Notice that you don’t see anything there that qualifies the sin itself – he passeth some transgressions but not others. It’s a wholly merciful and loving God, ever ready to see us whole and forgive us the whole range of errors that we believe have befallen us – and this includes cheating on our husband, or cheating on our wife.
Want some support from the Gospel Jesus? Take a look at Matthew 5:44-45:
But I say unto you, Love your enemies, bless them that curse you, do good to them that hate you, and pray for them who spitefully use you, and persecute you; That ye may be the children of your Father which is in heaven: for he maketh his sun to rise on the evil and on the good, and sendeth rain on the just and on the unjust.
Again, we’re talking about a God that is merciful and offers his mercy to everyone, without judgement or qualification. We can place our faith in this God and we will not be left bereft – no matter what we have, or think we have done!

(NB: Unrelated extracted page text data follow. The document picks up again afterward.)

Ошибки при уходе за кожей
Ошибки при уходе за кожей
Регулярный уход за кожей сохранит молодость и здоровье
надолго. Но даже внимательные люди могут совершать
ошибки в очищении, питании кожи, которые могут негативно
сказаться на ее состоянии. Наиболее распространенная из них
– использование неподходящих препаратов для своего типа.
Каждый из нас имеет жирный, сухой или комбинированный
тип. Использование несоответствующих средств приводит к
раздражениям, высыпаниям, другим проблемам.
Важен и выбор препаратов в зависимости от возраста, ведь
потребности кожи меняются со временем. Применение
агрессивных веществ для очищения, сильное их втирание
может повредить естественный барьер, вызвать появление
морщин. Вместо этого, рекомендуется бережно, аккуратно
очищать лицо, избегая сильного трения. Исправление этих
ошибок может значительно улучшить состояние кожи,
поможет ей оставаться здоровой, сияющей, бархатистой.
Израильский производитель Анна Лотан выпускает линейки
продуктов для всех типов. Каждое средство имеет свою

Am I saying that if you’ve cheated, then bully for you, God won’t care? I’m not. Even though A Course in Miracles (my own spiritual path) proclaims that “sin” is not real – that all our errors are but illusions – there is still the fact that we believe we are here. If someone is punching you in the face, then by all means you should walk away, not just stand there and take it while saying, “this is all but a dream within a dream.”
You aren’t supposed to be unhappy – you are supposed to be joyful. But part of that joy – part of that happiness – is found in loving others in the way that Christ loves us. So we have to ask what purpose our infidelity serves and we have to ask if it reflects the deepest love and kindness that we can offer. If it doesn’t, then we need to shift our thinking towards love and allow its behavioral expression to follow suit.

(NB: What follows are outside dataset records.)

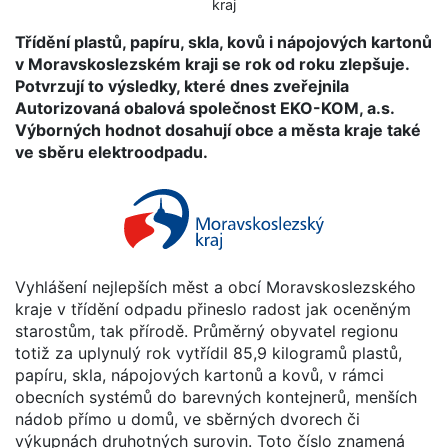
kraj
Třídění plastů, papíru, skla, kovů i nápojových kartonů
v Moravskoslezském kraji se rok od roku zlepšuje.
Potvrzují to výsledky, které dnes zveřejnila
Autorizovaná obalová společnost EKO-KOM, a.s.
Výborných hodnot dosahují obce a města kraje také
ve sběru elektroodpadu.
Vyhlášení nejlepších měst a obcí Moravskoslezského
kraje v třídění odpadu přineslo radost jak oceněným
starostům, tak přírodě. Průměrný obyvatel regionu
totiž za uplynulý rok vytřídil 85,9 kilogramů plastů,
papíru, skla, nápojových kartonů a kovů, v rámci
obecních systémů do barevných kontejnerů, menších
nádob přímo u domů, ve sběrných dvorech či
výkupnách druhotných surovin. Toto číslo znamená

When we come from that place of conviction – that decision to be loving now - then we are going to know the forgiveness of Christ. And we are going to know that we are forgiven.

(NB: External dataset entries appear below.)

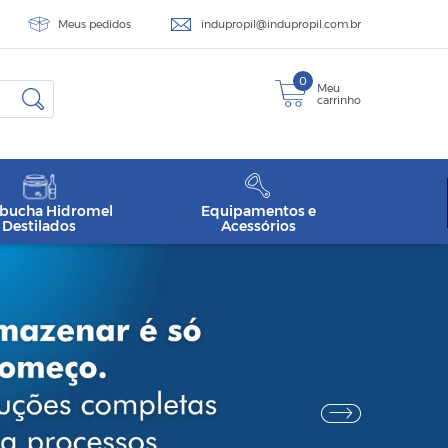
Meus pedidos
indupropil@indupropil.com.br
0
Meu
carrinho
ucha Hidromel
Equipamentos e
Destilados
Acessórios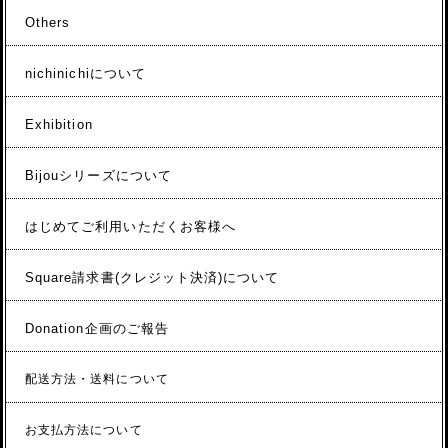
Others
nichinichiについて
Exhibition
Bijouシリーズについて
はじめてご利用いただくお客様へ
Square請求書(クレジット決済)について
Donation企画のご報告
配送方法・送料について
お支払方法について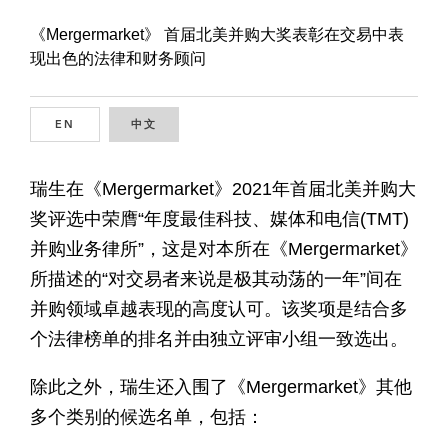
《Mergermarket》 首届北美并购大奖表彰在交易中表
现出色的法律和财务顾问
EN
ENGLISH
中文
CHINESE
瑞生在《Mergermarket》2021年首届北美并购大
奖评选中荣膺“年度最佳科技、媒体和电信(TMT)
并购业务律所”，这是对本所在《Mergermarket》
所描述的“对交易者来说是极其动荡的一年”间在
并购领域卓越表现的高度认可。该奖项是结合多
个法律榜单的排名并由独立评审小组一致选出。
除此之外，瑞生还入围了《Mergermarket》其他
多个类别的候选名单，包括：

Any error in A Course in Miracles, be it murder or cheating or a burned cheese cake, is nothing more than a cry for help – and because we perceive it outside of ourselves (the cheating spouse, the distant spouse who “drives” us to adultery) – it is always our cry. If you are betraying someone because they aren’t satisfactorily caring for your needs, don’t get all self-righteous about it. That’s you! You’re the one that’s not tending to another’s need. And the flip side of the coin holds as well. Are you trying to “forgive” a partner who has committed adultery? Don’t separate your self from her or him. It’s you.
We are always forgiving ourselves.
ACIM forgiveness can drive you batty, but it’s not about seeing the so-called sin and thus making it real. You know, telling someone that they acted like an idiot but you forgive them because you’re so Christian. You don’t see the idiotic behavior – all you see is the perfect child of God beyond. We’re talking about spiritual sight, not physical sight.
Are we supposed to stay in a bad marriage? No. Put up with all kinds of emotional grief or even abuse? No. True forgiveness does not mean that behavior in the world won’t change. It can and does. There is a transition from a bad dream to a happy dream – one of joy, peace and love. For that to happen, we need to forgive – which is to say, we need to learn how to see past the error to the perfection, to bring our shortcomings (our fears, our exaggerated needs, our angers, all of it) to the Holy Spirit or Jesus and ask them to help us forgive it.
But if we do leave – if we do move on – it’s not out of anger or a desire to avenge ourselves. It’s done in a forgiving way, which is a loving way.
So yes. God forgives adultery. But are you ready to forgive? Are you ready to be the loving Child of God that you are in truth?